5.9.2 Technical Challenges¶
The challenge of measurement precision. The extreme sensitivity of language models to minor changes in evaluation conditions poses a fundamental challenge to reliable measurement. As we discussed in earlier sections about evaluation techniques, even subtle variations in prompt formatting can lead to dramatically different results. Research has also shown that performance can vary by up to 76 percent based on seemingly trivial changes in few-shot prompting formats (Scalar et al., 2023). As another example, changes as minor as switching from alphabetical to numerical option labeling (e.g., from (A) to (1)), altering bracket styles, or adding a single space can result in accuracy fluctuations of around 5 percentage points. (Anthropic, 2024) This isn't just a minor inconvenience - it raises serious questions about the reliability and reproducibility of our evaluation results. When small changes in input formatting can cause such large variations in measured performance, how can we trust our assessments of model capabilities or safety properties?
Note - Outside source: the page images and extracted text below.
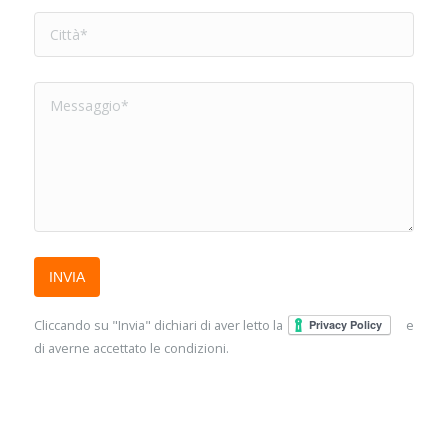
Cliccando su "Invia" dichiari di aver letto la
e
di averne accettato le condizioni.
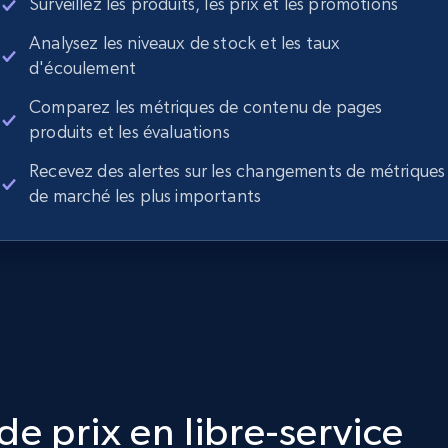
Surveillez les produits, les prix et les promotions
Analysez les niveaux de stock et les taux
d'écoulement
Comparez les métriques de contenu de pages
produits et les évaluations
Recevez des alertes sur les changements de métriques
de marché les plus importants
e prix en libre-service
Sensitivity to environmental factors. Beyond just measurement issues due to prompt formatting, evaluation results can be affected by various environmental factors that we might not even be aware of. Just like the unknown unknowns that we highlighted in the last section, this might include things like the specific version of the model being tested, the temperature and other sampling parameters used, the compute infrastructure running the evaluation and maybe even the time of day or system load during testing.
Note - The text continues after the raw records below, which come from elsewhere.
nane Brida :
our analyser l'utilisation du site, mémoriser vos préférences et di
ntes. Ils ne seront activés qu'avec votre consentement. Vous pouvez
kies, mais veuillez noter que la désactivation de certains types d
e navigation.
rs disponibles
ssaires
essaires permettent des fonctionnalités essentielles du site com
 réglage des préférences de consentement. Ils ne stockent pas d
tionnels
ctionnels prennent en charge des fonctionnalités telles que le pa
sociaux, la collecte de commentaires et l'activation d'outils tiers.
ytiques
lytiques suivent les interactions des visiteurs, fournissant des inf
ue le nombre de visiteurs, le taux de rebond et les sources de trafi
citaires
The choice of evaluation methods must also consider practical constraints. Third party evaluators might have only limited access to a model's internals. They might have access to observe activations, but not modify the weights. They might not have access to the model at all, and might be restricted to observing the model functioning "in the wild". Depending on the specific techniques used, computational resources might restrict certain types of analysis.
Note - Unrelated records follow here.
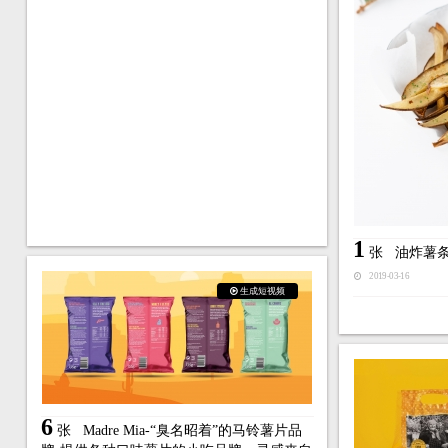
1
张
油炸薯
2019-03-16
生成短视频
6
张
Madre Mia-“臭名昭着”的马铃薯片品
Price and time are also practical constraints on running comprehensive evaluations. Running agents (or "AI systems") is much more expensive and time intensive than benchmarks. Developing complex novel tasks, verifying and measuring capabilities properly is human labor intensive. As an example, during the evaluation for AI capabilities in RnD the human "control group" spent more than 568 hours on just 7 tasks (Wijk et al., 2024). This doesn't even include time to develop and test the tasks. Real-world tasks in AI R&D might take hundreds of man-hours each, and most independent evaluators, or even internal teams at big AI labs don’t have the budget and time to properly evaluate performance given these considerations. All of this needs to be kept in mind when designing an evaluation protocol.
The combinatorial explosion of interaction scenarios. When AI systems interact in complex environments, the number of possible scenarios grows exponentially with each additional interaction pattern. Unlike evaluating isolated capabilities, we must consider how multiple components interact in unpredictable ways - similar to how normally benign chemicals can form dangerous compounds when combined. For example, when model A with planning abilities interacts with model B possessing information access, and both operate within system C that has external tool permissions, entirely new risk surfaces emerge that weren't present in any individual component. This combinatorial complexity makes comprehensive testing fundamentally intractable. With millions of potential interaction patterns, we can only evaluate a microscopic fraction of possible scenarios, leaving countless blind spots where critical emergent behaviors might develop. This fundamental limitation raises a sobering question: if we can only explore 0.001% of the interaction space, how can we be confident we've identified the most dangerous emergent patterns?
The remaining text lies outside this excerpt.